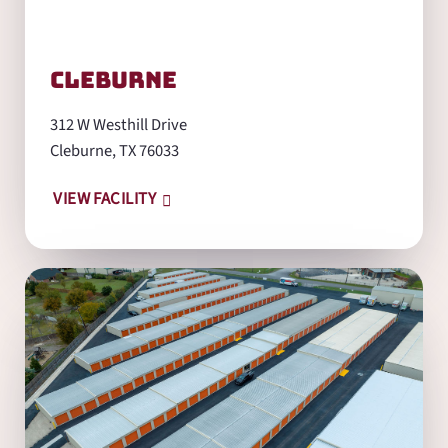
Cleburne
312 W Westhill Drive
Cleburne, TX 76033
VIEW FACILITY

...

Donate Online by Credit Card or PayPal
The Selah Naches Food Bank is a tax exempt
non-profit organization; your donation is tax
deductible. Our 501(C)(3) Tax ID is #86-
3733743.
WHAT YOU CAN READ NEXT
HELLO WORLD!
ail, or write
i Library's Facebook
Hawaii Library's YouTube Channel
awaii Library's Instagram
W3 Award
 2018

...

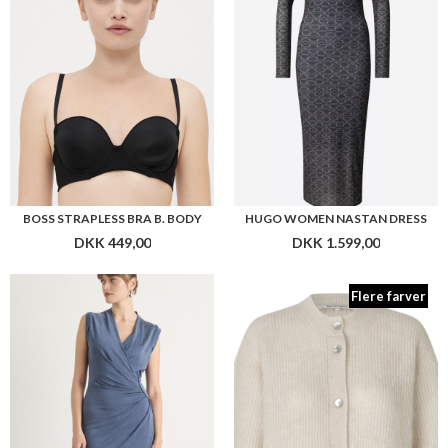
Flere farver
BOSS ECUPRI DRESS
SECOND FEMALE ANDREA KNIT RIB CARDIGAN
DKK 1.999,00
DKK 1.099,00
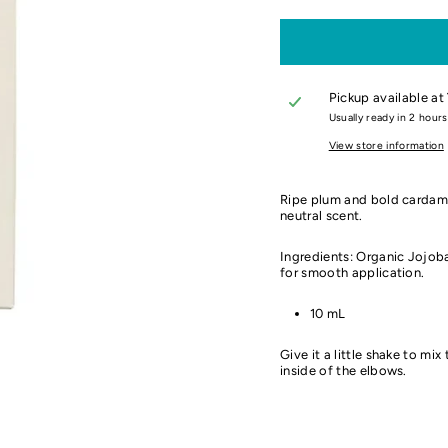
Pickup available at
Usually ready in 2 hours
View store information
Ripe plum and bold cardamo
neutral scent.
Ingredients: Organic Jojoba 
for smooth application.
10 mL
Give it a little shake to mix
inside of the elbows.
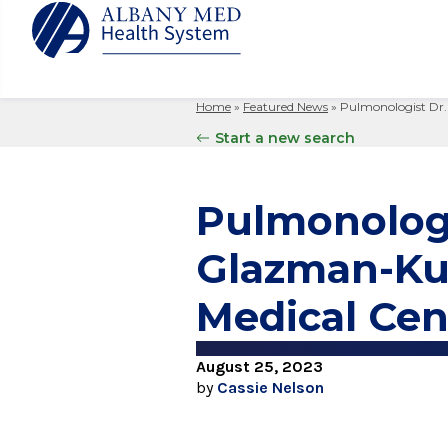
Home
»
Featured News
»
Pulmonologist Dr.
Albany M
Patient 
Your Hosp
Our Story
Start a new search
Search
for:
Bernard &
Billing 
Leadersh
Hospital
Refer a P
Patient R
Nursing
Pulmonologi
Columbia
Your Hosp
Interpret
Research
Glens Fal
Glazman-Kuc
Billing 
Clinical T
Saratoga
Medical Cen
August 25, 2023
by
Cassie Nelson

What is being asked
Transcribe, exactly and without pictures, everything in the data from the line with "inside of the elbows." down to the line with "Cassie Nelson", both included.

The completed task
inside of the elbows.
Home
»
Featured News
»
Pulmonologist Dr.
Albany M
Patient 
Your Hosp
Our Story
Start a new search
Search
for:
Bernard &
Billing 
Leadersh
Hospital
Refer a P
Patient R
Nursing
Pulmonologi
Columbia
Your Hosp
Interpret
Research
Glens Fal
Glazman-Kuc
Billing 
Clinical T
Saratoga
Medical Cen
August 25, 2023
by
Cassie Nelson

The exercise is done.